Las primeras emisiones de mi historia causaron sensación, por supuesto. Personas de las que no sabía nada hacía décadas se pusieron en contacto conmigo. La llamada que más me gustó fue la de Henry Kamm, antiguo corresponsal del New York Times galardonado con el Premio Pulitzer, que vive actualmente en un molino rehabilitado del sur de Francia. Se sentó delante del ordenador como todas las mañanas, hizo clic en el boletín de noticias del BBC World Service y localizó el trabajo de Rob sobre un prisionero de guerra británico y Auschwitz. Aguzó el oído cuando oyó hablar de un prisionero judío llamado Ernst y se dio cuenta de que era su amigo de toda la vida: Ernie Lobet. Me encantó oírle y sus amables palabras sobre cómo había intentado ayudar a Ernst me levantaron mucho la moral. Poco después, llegó un paquete de Francia y, al abrirlo, vi que eran ejemplares de sus libros. Hojeé uno y vi una emotiva dedicatoria a mí. No la voy a repetir, pero es algo que guardaré el resto de mi vida como un tesoro.
El teléfono no ha dejado de sonar nunca desde entonces. He sido invitado en dos ocasiones a Downing Street, a almorzar en la Cámara de los Lores; y he pronunciado alocuciones multitudinarias en la Cambridge Union y en la Chabad Society for Jewish Students de la Universidad de Oxford.
En los meses que siguieron hubo innumerables entrevistas en prensa, radio y televisión, muchas más de lo que yo había previsto. Fui distinguido por la International Raoul Wallenberg Foundation, que se puso en contacto conmigo para decirme que querían otorgarme un diploma en reconocimiento por lo que había hecho, y que me enviaban al pintor Félix de la Concha para que me hiciera un retrato. Audrey estuvo rápida al preguntar quién se iba a encargar de preparar el lienzo.
Hablé a grupos de escolares y en la cena de hermandad del Holocaust Educational Trust, en un elegante local londinense, una semana después de que un especialista me hubiera dicho con franqueza, con toda franqueza, que iba a perder la vista del ojo bueno.

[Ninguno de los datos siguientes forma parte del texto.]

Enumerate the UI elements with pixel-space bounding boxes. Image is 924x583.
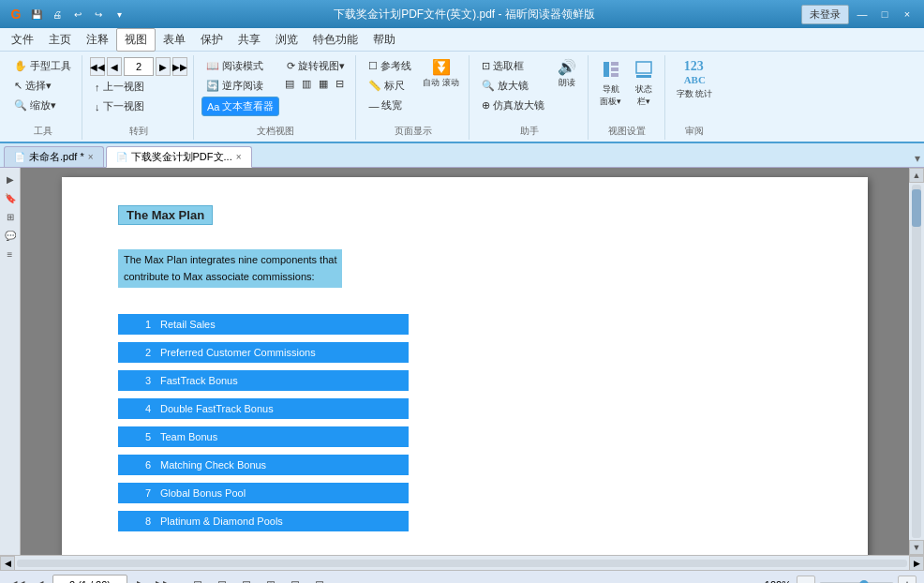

Por lo tanto, por orden del médico, subí al estrado con mi chaqueta azul cruzada y mi corbata, llevando unas bonitas gafas de sol para protegerme de los focos el ojo que me queda. Rob dijo que parecía un Jack Nicholson mayor en un mal día. Me dijo que el discurso debía ser breve porque había poco tiempo; debía ir directamente al grano. Cuando me levanté y empecé a hablar de los acontecimientos de Egipto, se figuró que la noche iba a ser larga. Al final hablé poco más de diez minutos; no estaba nada mal tratándose de mí. Ahora ya puedo hablar de todo, me da la sensación de que tengo que contar toda la historia.
Al final no hicieron falta las gafas de sol; unas semanas después, pedí una segunda opinión y me dijeron que mi ojo duraría toda la vida. ¿Qué más se puede pedir a mi edad?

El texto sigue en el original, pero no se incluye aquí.